E’en in our ashes live their wonted fires.

Sometimes I would offer a little more to gain some coveted treasure already bid off. How a city friend enjoyed the confidences of a man who had agreed to sell for a profit! How he chuckled as he told of “one of them women who he guessed was a leetle crazy.” “Why, jest think on’t! I only paid ten cents for that hull lot on the table yonder, and she” (pointing to me) “she gin me a quarter for that old pair o’ tongs!”

One day I heard some comments on myself after I had bid on a rag carpet and offered more than the other women knew it was worth.

“She’s got a million, I hear.”

“Wanter know—merried?”

“No; just an old maid.”

“Judas Priest! Howd she git it?”

“Writin’, I ’spoze. She writes love stories and sich for city papers. Some on ’em makes a lot.”

It is not always cheering to overhear too much. When some of my friends, whom I had taken to a favorite junk shop, felt after two hours of purchase and exploration that they must not keep me waiting any longer, the man, in his eagerness to make a few more sales, exclaimed: “Let her wait; her time ain’t wuth nothin’!”

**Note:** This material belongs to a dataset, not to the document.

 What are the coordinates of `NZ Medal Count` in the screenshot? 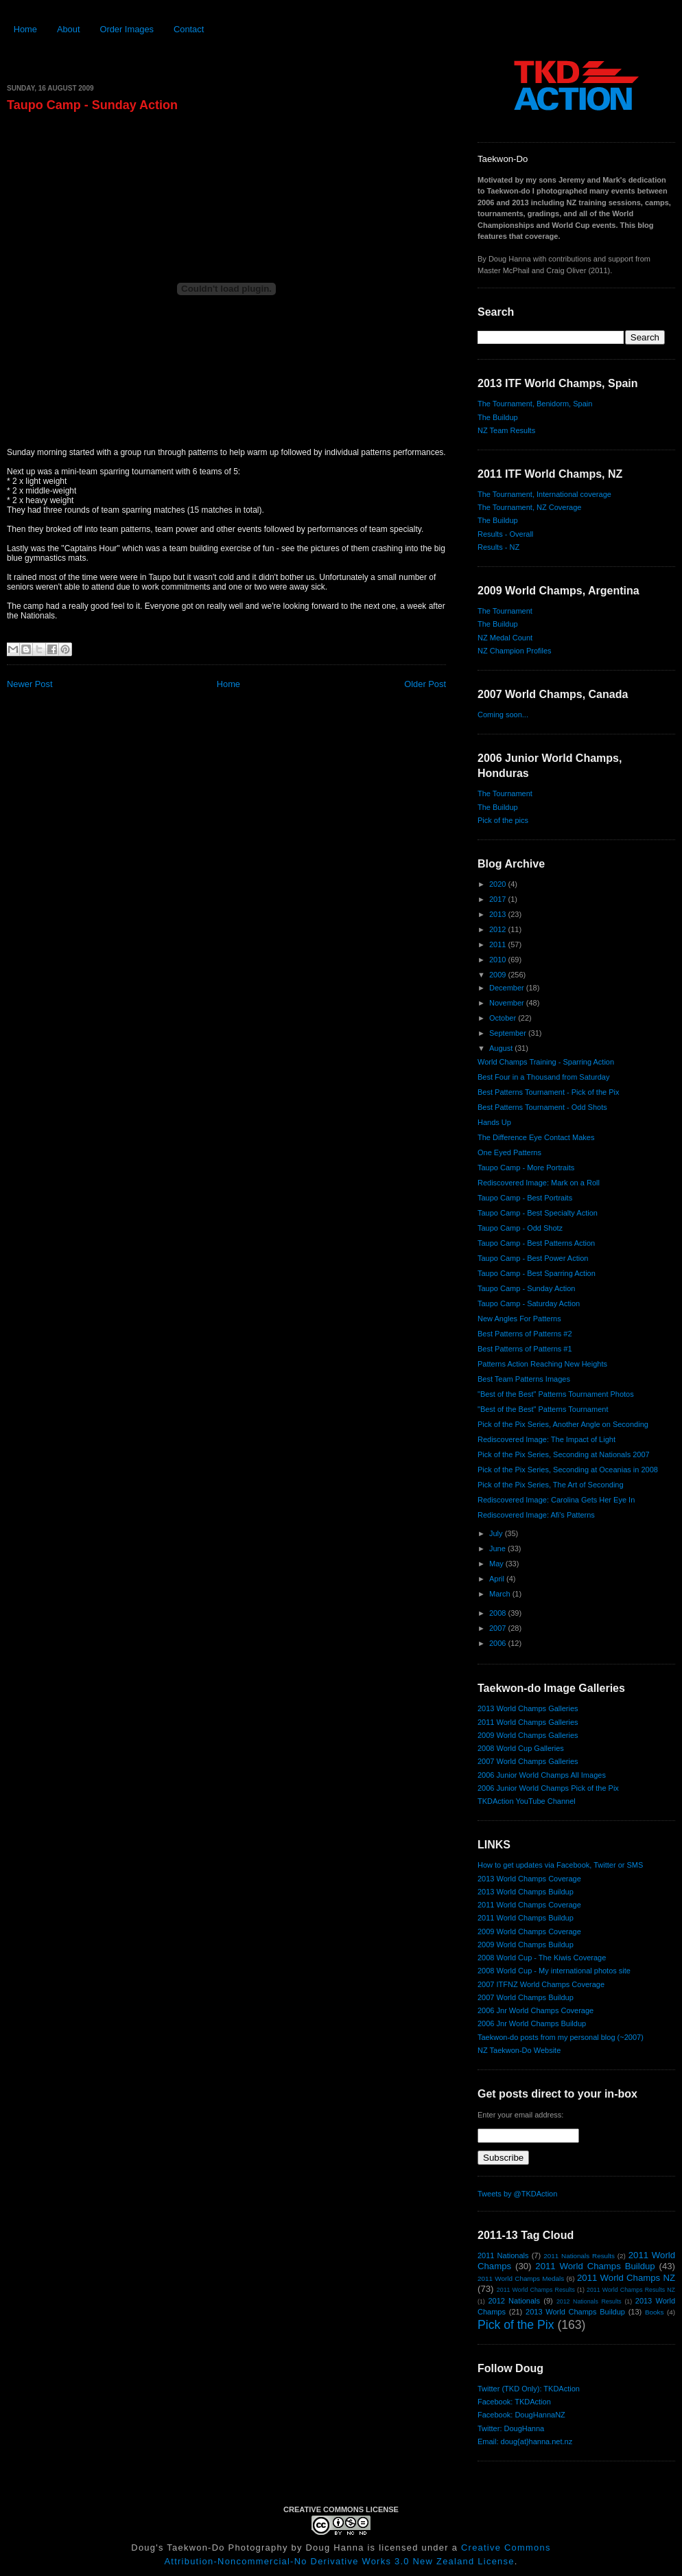 It's located at (505, 638).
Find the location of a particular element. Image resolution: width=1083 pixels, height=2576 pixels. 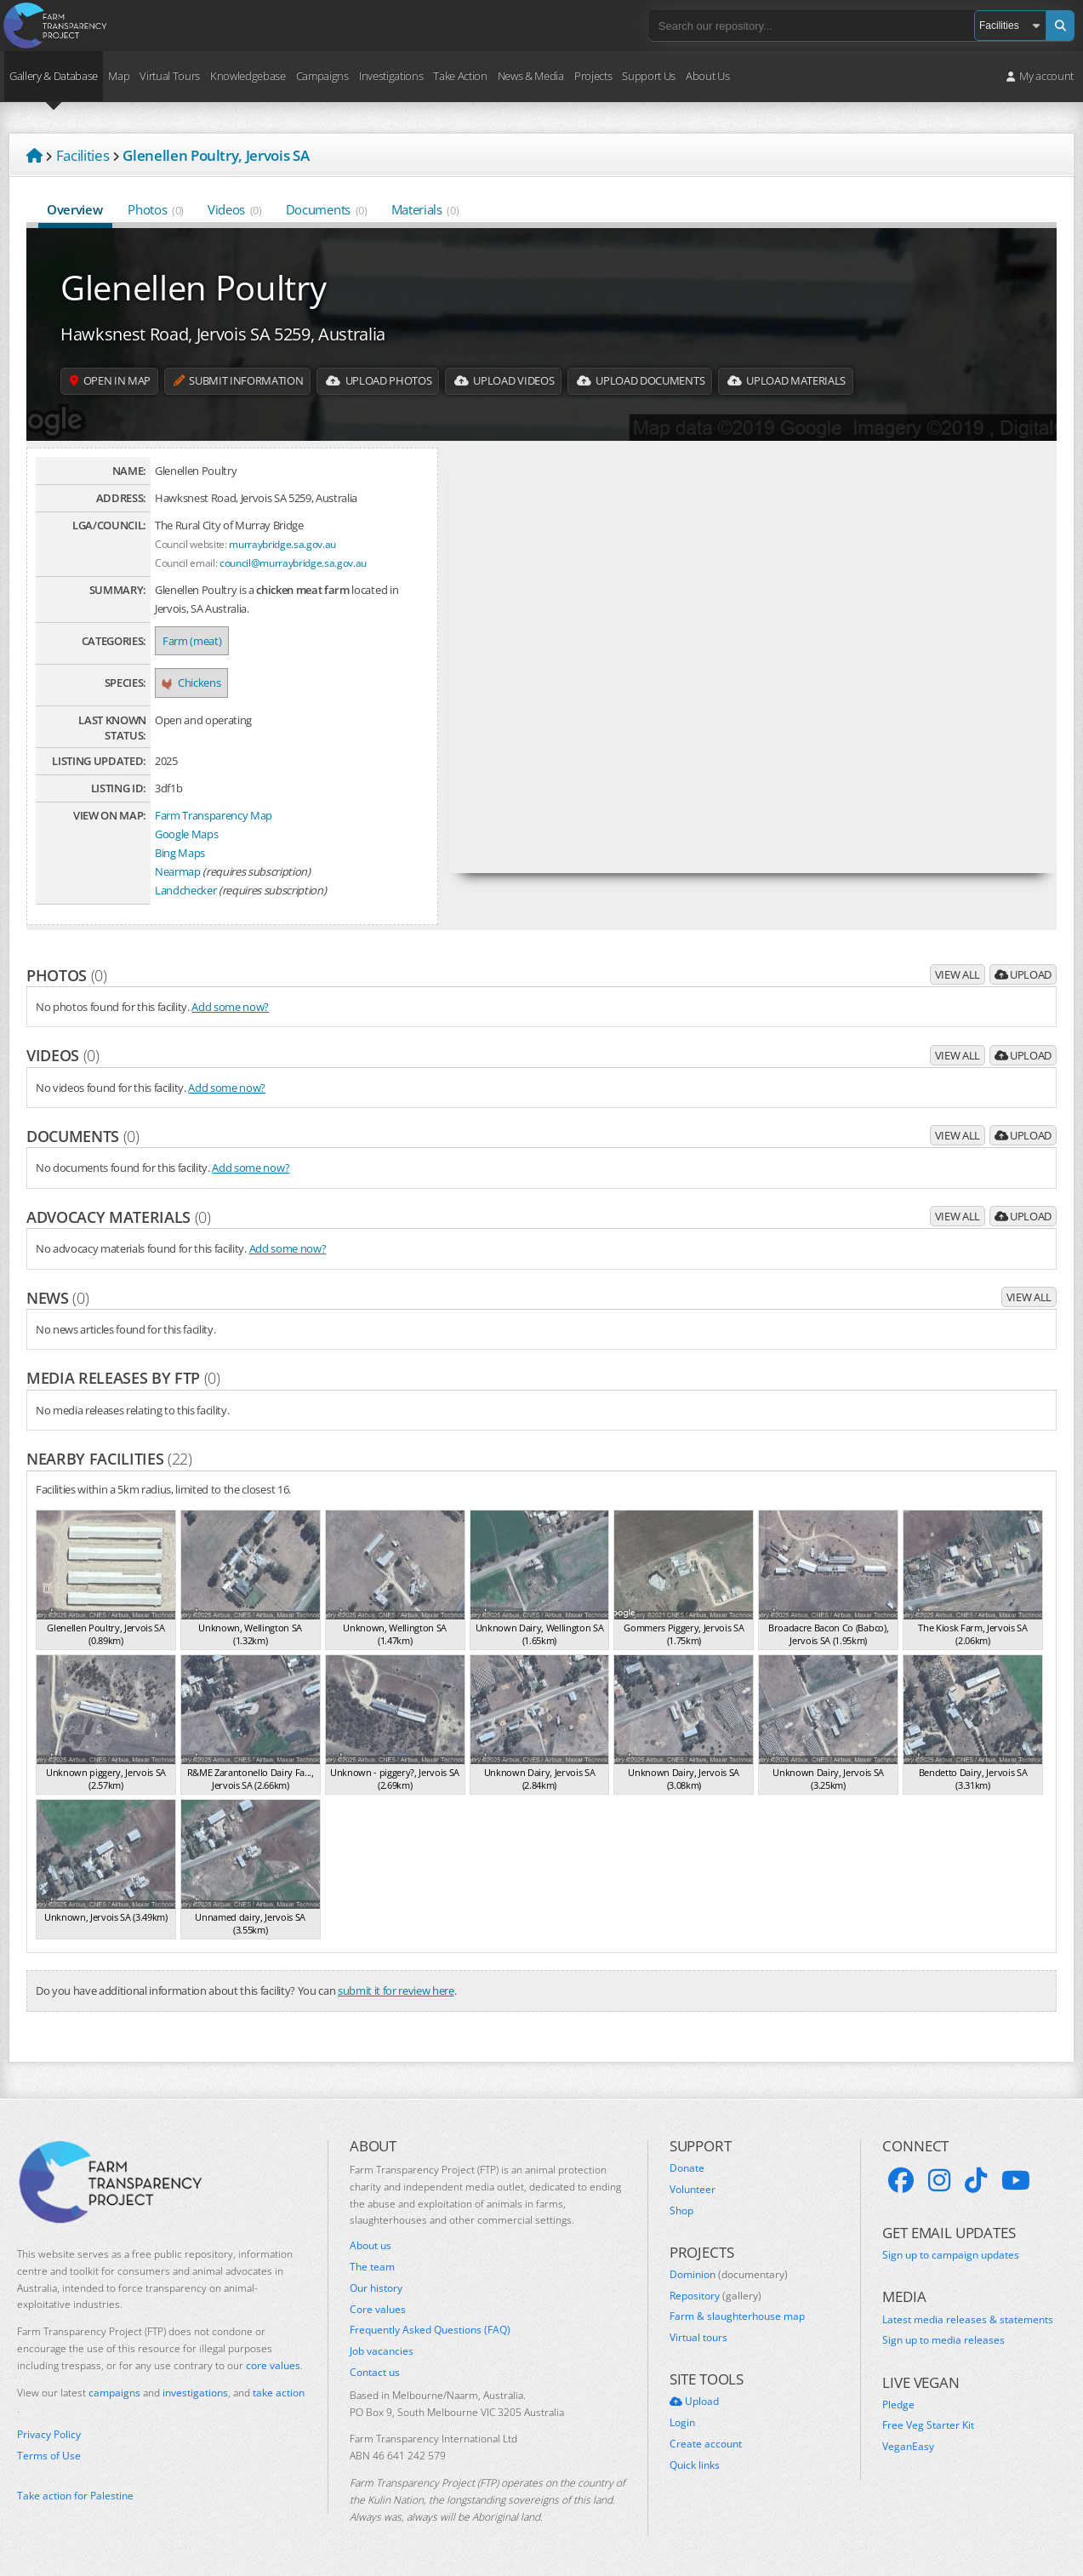 Terms of Use is located at coordinates (49, 2456).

At an auction last summer, one man told me of a very venerable lantern, an heirloom in his first wife’s family, so long, measuring nearly a yard with his hands. I said I should like to go with him to see it, as I was making a collection of lanterns. He looked rather dazed, and as I turned away he inquired of my friend “if I wusn’t rather—” She never allowed him to finish, and his lantern is now mine.